= Task details =
The response should contain only the line with "CV Predložak (112, 1961)" and every line after it to the end of the listing below, duplicated exactly; no picture belongs in it.

= Given data =
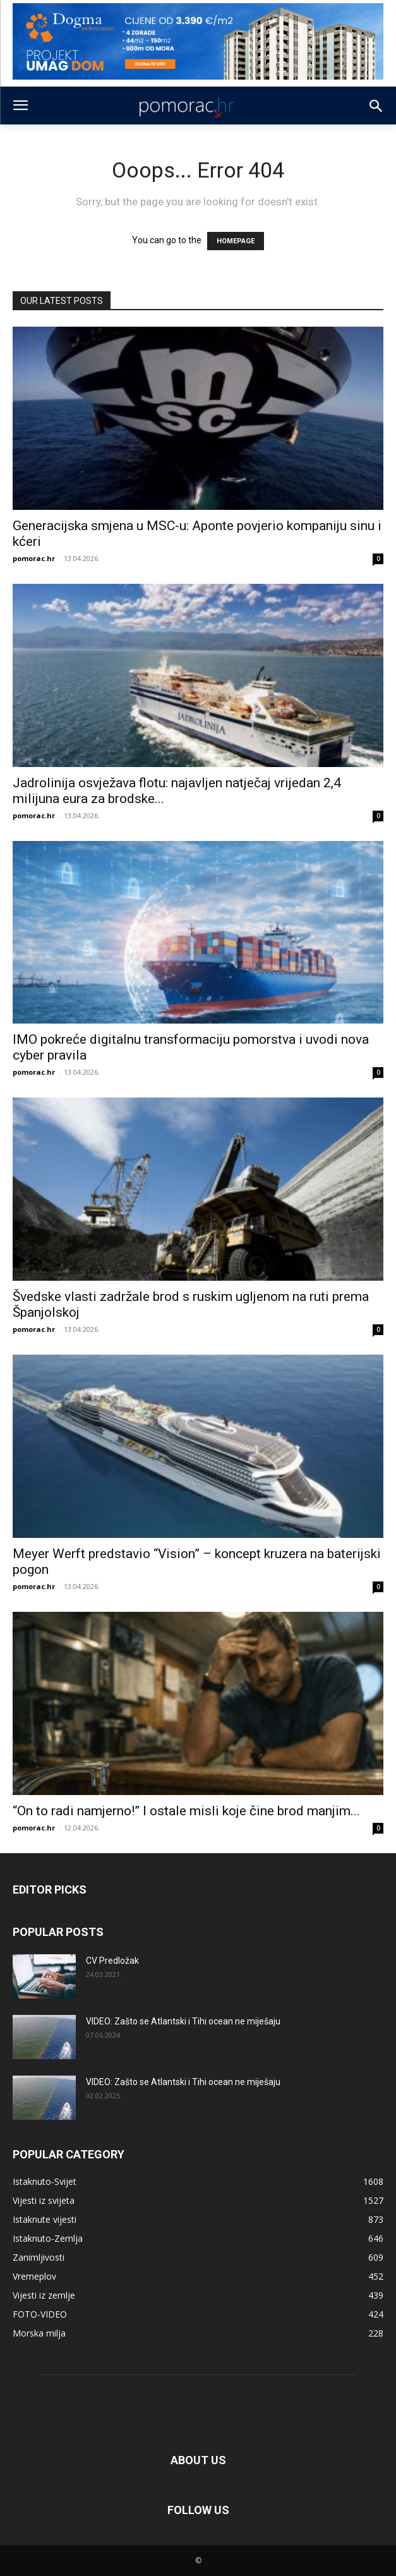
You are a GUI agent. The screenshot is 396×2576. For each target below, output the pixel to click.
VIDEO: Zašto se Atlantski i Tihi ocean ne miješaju (183, 2021)
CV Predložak (112, 1961)
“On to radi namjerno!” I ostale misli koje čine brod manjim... (186, 1810)
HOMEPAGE (236, 241)
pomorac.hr (34, 558)
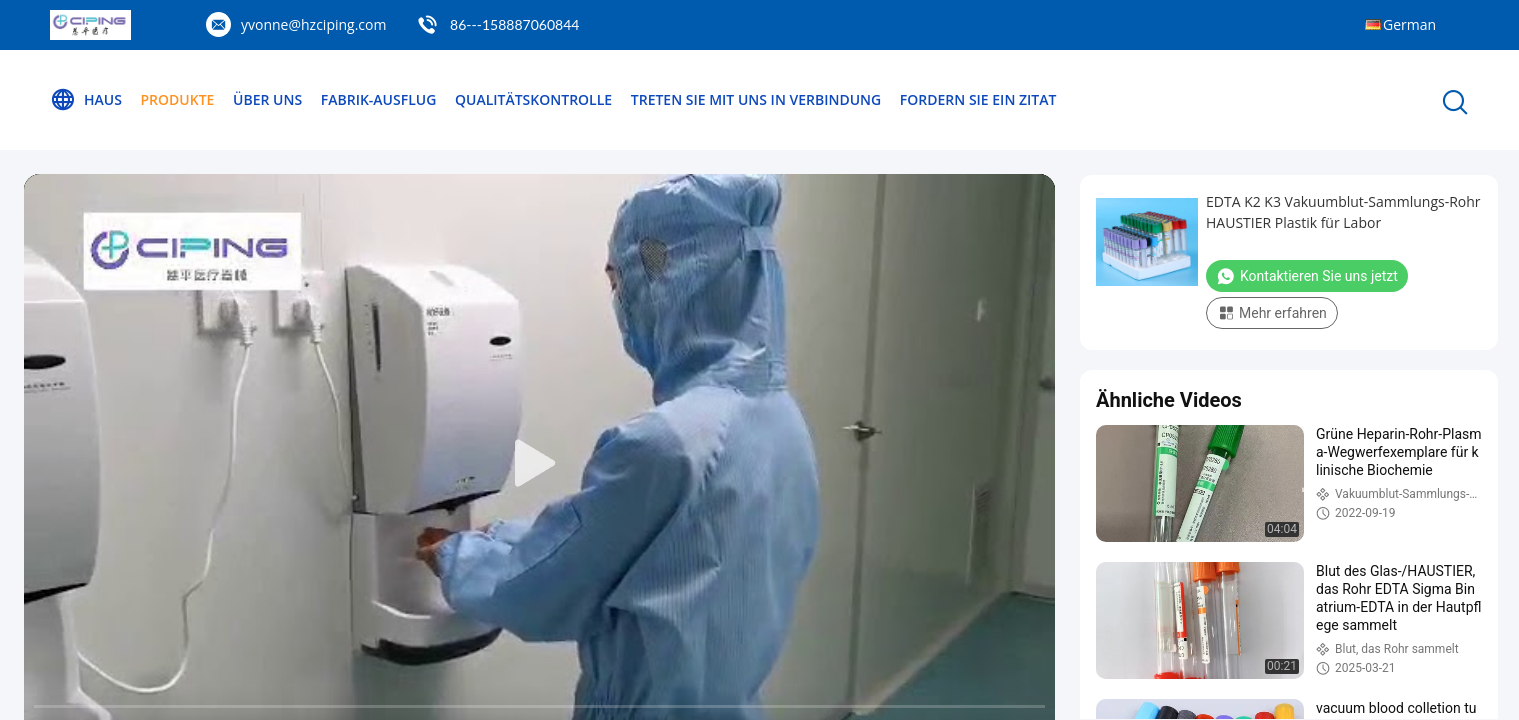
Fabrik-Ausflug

= Response =
CV Predložak (112, 1961)
“On to radi namjerno!” I ostale misli koje čine brod manjim... (186, 1810)
HOMEPAGE (236, 241)
pomorac.hr (34, 558)
Fabrik-Ausflug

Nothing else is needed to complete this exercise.